Three-quarters of five-month-old infants sleep for at least six consecutive hours each night, and sleep tends to consolidate during the next 12 months of life, so that most (more than 90%) 17-month-olds are "good sleepers." Still, childhood sleep problems, when they occur, remain a chief reason that parents seek professional advice. Investigators in Canada sought to find out what factors lead to sleeping problems in early childhood.

 

Mothers of 1,741 children were interviewed when their children reached five months, 17 months, and 29 months of age, and several factors were found to be associated with poor sleeping patterns, including staying with the children while they fell asleep; responding to nighttime awakenings of their children by feeding, holding, or rocking them; and bringing the children to their beds rather than comforting them in their cribs when they had trouble sleeping.

 

Not surprisingly, parental behavior that promoted children's ability to fall asleep by themselves was strongly associated with children's sleeping well. However, parents adopted such behavior more readily when a child was already sleeping well, so to what extent parental behavior determines children's sleeping patterns and what the effects of poor sleeping patterns are on parental behavior couldn't be determined.
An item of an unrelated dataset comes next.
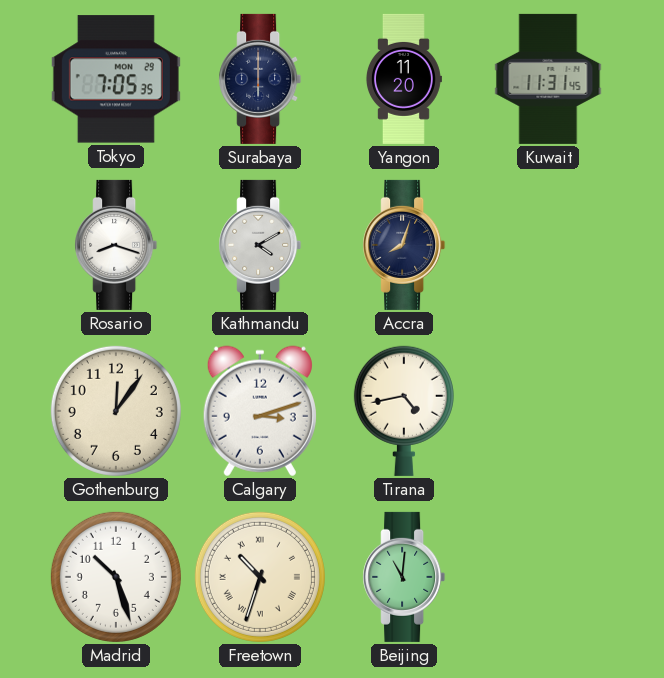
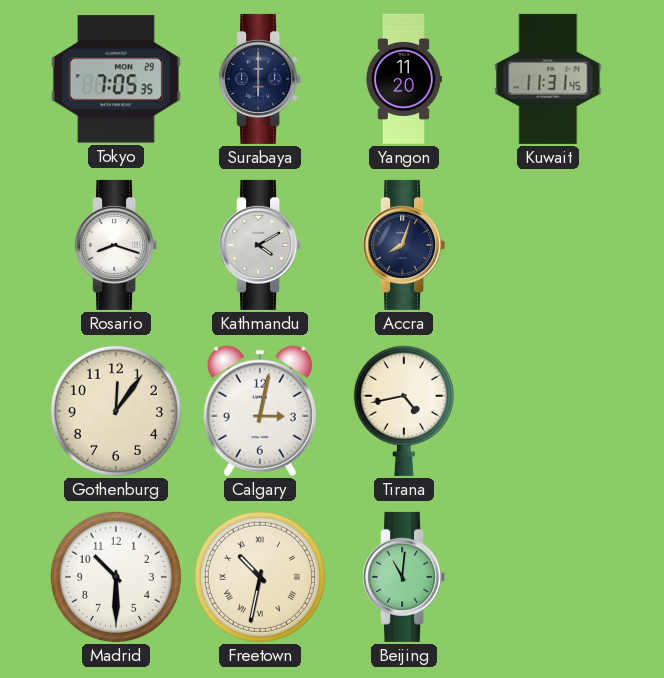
Calgary: 3:12 -> 3:02
Madrid: 10:27 -> 10:30
Freetown: 10:33 -> 10:32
Additionally, children with temperaments reported by parents to be "more difficult than average" tended to sleep poorly, and sharing a bed or a room with parents or siblings was associated with poorer sleep.

 

The authors recommend addressing sleep problems by changing the behaviors of parents and children simultaneously, in directions that promote children's autonomy. -Fran Mennick, BSN, RN

 

Touchette E, et al. Arch Pediatr Adolesc Med 2005;159(3):242-9.